В этом смысле царская Россия и большевистская Россия – два варианта одного и того же царства сатаны, как, впрочем, и цивилизованная Европа. Аналогично Февральская революция 1917 года ничуть не лучше Октябрьской революции. В том и другом случае происходила смена декораций, но «внутренним порядком» продолжал заведовать сатана. Разумеется, царская власть бесконечно ближе православному народу, чем безбожная власть большевиков, поскольку русский православный царь – помазанник Божий. Однако к 1917 году царь фактически был отстранён от власти разросшимся бюрократическим аппаратом, который осуществлял всю полноту власти в центре и на местах. Уже поэтому царский режим в России был обречён. Февральская революция оказалась не только антимонархической, но и антихристианской, ибо вместе с помазанником Божиим из жизни государства было исключено и Православие, сформировавшее русскую нацию. Нация, утратившая свою образующую основу, обречена на вымирание. К этому, казалось, и шло дело, ибо в стране была развязана гражданская война, в ходе которой русские убивали русских, и вся страна погрузилась не только во тьму сатанинского царства, но и в глобальную разруху.

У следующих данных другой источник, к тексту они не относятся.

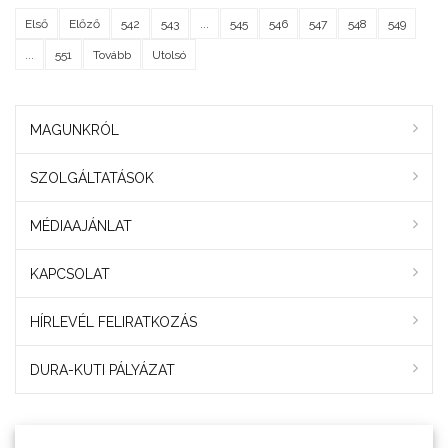
Első
Előző
542
543
...
545
546
547
548
549
...
551
Tovább
Utolsó
MAGUNKRÓL
SZOLGÁLTATÁSOK
MÉDIAAJÁNLAT
KAPCSOLAT
HÍRLEVÉL FELIRATKOZÁS
DURA-KUTI PÁLYÁZAT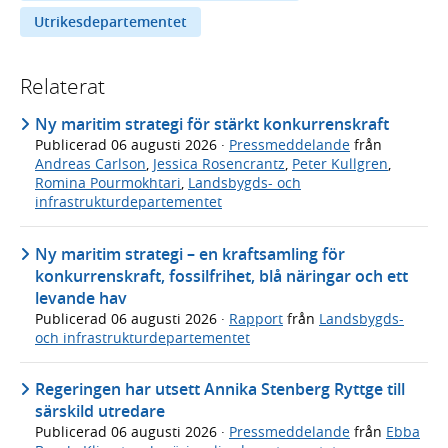
Utrikesdepartementet
Relaterat
Ny maritim strategi för stärkt konkurrenskraft
Publicerad
06 augusti 2026
·
Pressmeddelande
från
Andreas Carlson
,
Jessica Rosencrantz
,
Peter Kullgren
,
Romina Pourmokhtari
,
Landsbygds- och
infrastrukturdepartementet
Ny maritim strategi – en kraftsamling för
konkurrenskraft, fossilfrihet, blå näringar och ett
levande hav
Publicerad
06 augusti 2026
·
Rapport
från
Landsbygds-
och infrastrukturdepartementet
Regeringen har utsett Annika Stenberg Ryttge till
särskild utredare
Publicerad
06 augusti 2026
·
Pressmeddelande
från
Ebba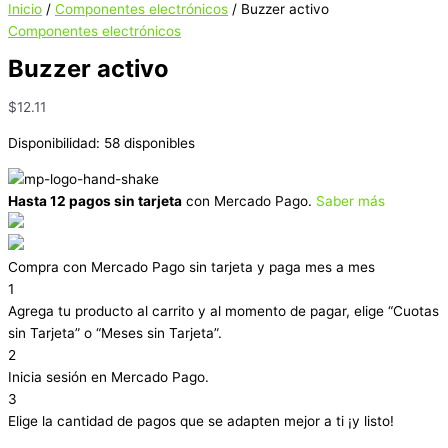
Inicio
/
Componentes electrónicos
/ Buzzer activo
Componentes electrónicos
Buzzer activo
$
12.11
Disponibilidad:
58 disponibles
Hasta 12 pagos sin tarjeta
con Mercado Pago.
Saber más
Compra con Mercado Pago sin tarjeta y paga mes a mes
1
Agrega tu producto al carrito y al momento de pagar, elige “Cuotas
sin Tarjeta” o “Meses sin Tarjeta”.
2
Inicia sesión en Mercado Pago.
3
Elige la cantidad de pagos que se adapten mejor a ti ¡y listo!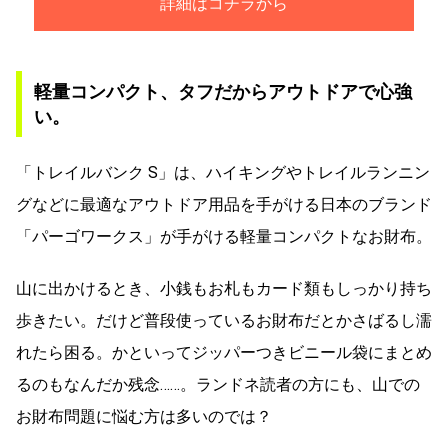
詳細はコチラから
軽量コンパクト、タフだからアウトドアで心強
い。
「トレイルバンク S」は、ハイキングやトレイルランニン
グなどに最適なアウトドア用品を手がける日本のブランド
「パーゴワークス」が手がける軽量コンパクトなお財布。
山に出かけるとき、小銭もお札もカード類もしっかり持ち
歩きたい。だけど普段使っているお財布だとかさばるし濡
れたら困る。かといってジッパーつきビニール袋にまとめ
るのもなんだか残念……。ランドネ読者の方にも、山での
お財布問題に悩む方は多いのでは？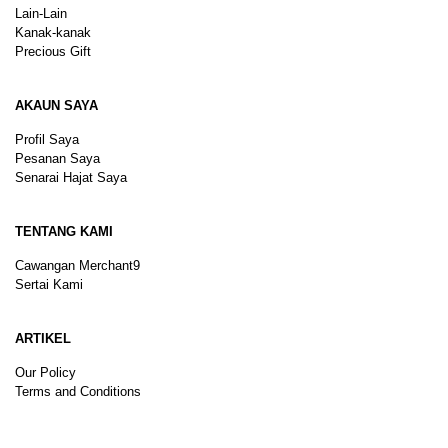
Lain-Lain
Kanak-kanak
Precious Gift
AKAUN SAYA
Profil Saya
Pesanan Saya
Senarai Hajat Saya
TENTANG KAMI
Cawangan Merchant9
Sertai Kami
ARTIKEL
Our Policy
Terms and Conditions
Sitemap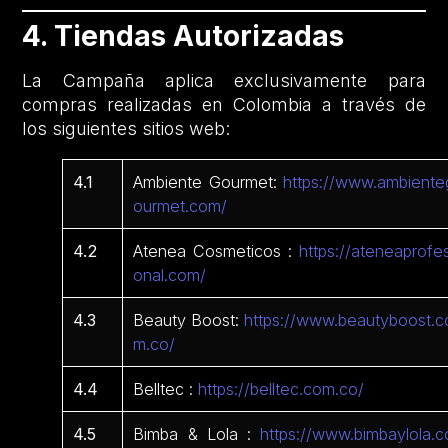
4. Tiendas Autorizadas
La Campaña aplica exclusivamente para
compras realizadas en Colombia a través de
los siguientes sitios web:
4.1
Ambiente Gourmet:
https://www.ambiente
ourmet.com/
4.2
Atenea Cosmeticos :
https://ateneaprofes
onal.com/
4.3
Beauty Boost:
https://www.beautyboost.c
m.co/
4.4
Belltec :
https://belltec.com.co/
4.5
Bimba & Lola :
https://www.bimbaylola.c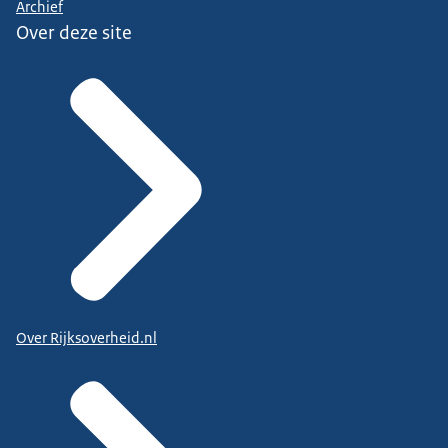
Archief
Over deze site
Over Rijksoverheid.nl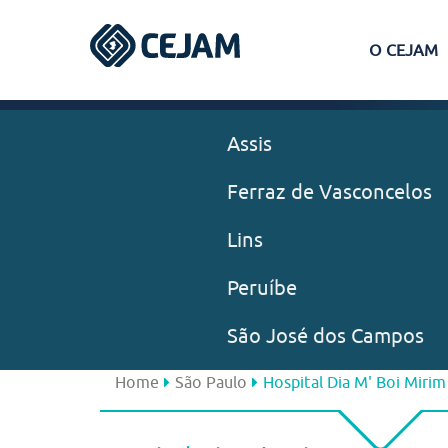
O CEJAM
Assis
Ferraz de Vasconcelos
Lins
Peruíbe
São José dos Campos
Home
São Paulo
Hospital Dia M' Boi Mirim 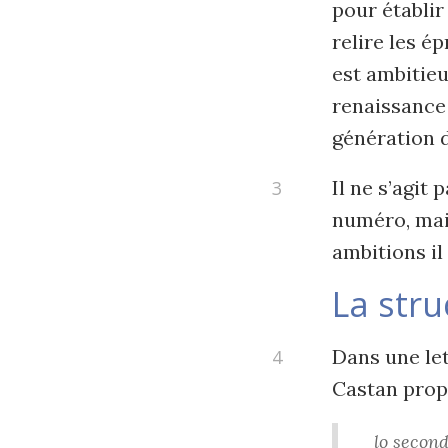
pour établir
relire les é
est ambitieu
renaissance
génération d
Il ne s’agit 
numéro, mai
ambitions il 
La str
Dans une let
Castan propo
lo second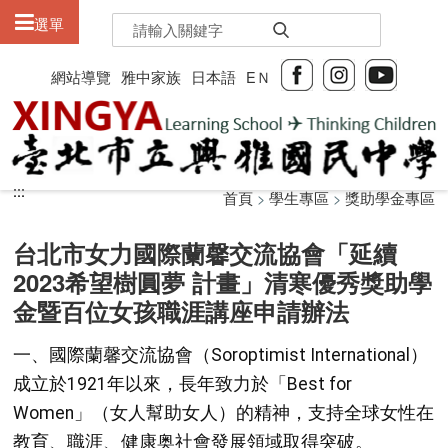
:::
選單
網站導覽
雅中家族
日本語
EＮ
:::
:::
首頁
>
學生專區
>
獎助學金專區
台北市女力國際蘭馨交流協會「延續
2023希望樹圓夢 計畫」清寒優秀獎助學
金暨百位女孩職涯講座申請辦法
一、國際蘭馨交流協會（Soroptimist International）
成立於1921年以來，長年致力於「Best for
Women」（女人幫助女人）的精神，支持全球女性在
教育、職涯、健康奥社會發展領域取得突破。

Булгаков показывает, что разруха – объективное проявление субъективных настроений. «Разруха, Филипп Филиппович. – Нет, – совершенно уверенно возразил Филипп Филиппович, – нет. Вы первый… воздержитесь от употребления самого этого слова. Это – мираж, дым, фикция… Что такое эта ваша разруха? Старуха с клюкой? Ведьма, которая выбила все стёкла, потушила все лампы? Да её вовсе не существует. Что вы подразумеваете под этим словом?.. – Это вот что: если я, вместо того чтобы оперировать каждый вечер, начну у себя в квартире петь хором, у меня настанет разруха. Если я, входя в уборную, начну, извините за выражение, мочиться мимо унитаза и то же самое будут делать Зина и Дарья Петровна, в уборной начнётся разруха. Следовательно, разруха не в клозетах, а в головах. Значит, когда эти баритоны кричат «бей разруху!» – я смеюсь… Это означает, что каждый из них должен лупить себя по затылку! И вот, когда он вылупит из себя все галлюцинации и займётся чисткой сараев – прямым своим делом, – разруха исчезнет сама собой… Вы говорите – разруха. Я вам скажу, доктор, что ничто не изменится к лучшему в нашем доме, да и во всяком другом доме, до тех пор, пока не усмирят этих певцов! Лишь только они прекратят свои концерты, положение само собой изменится к лучшему».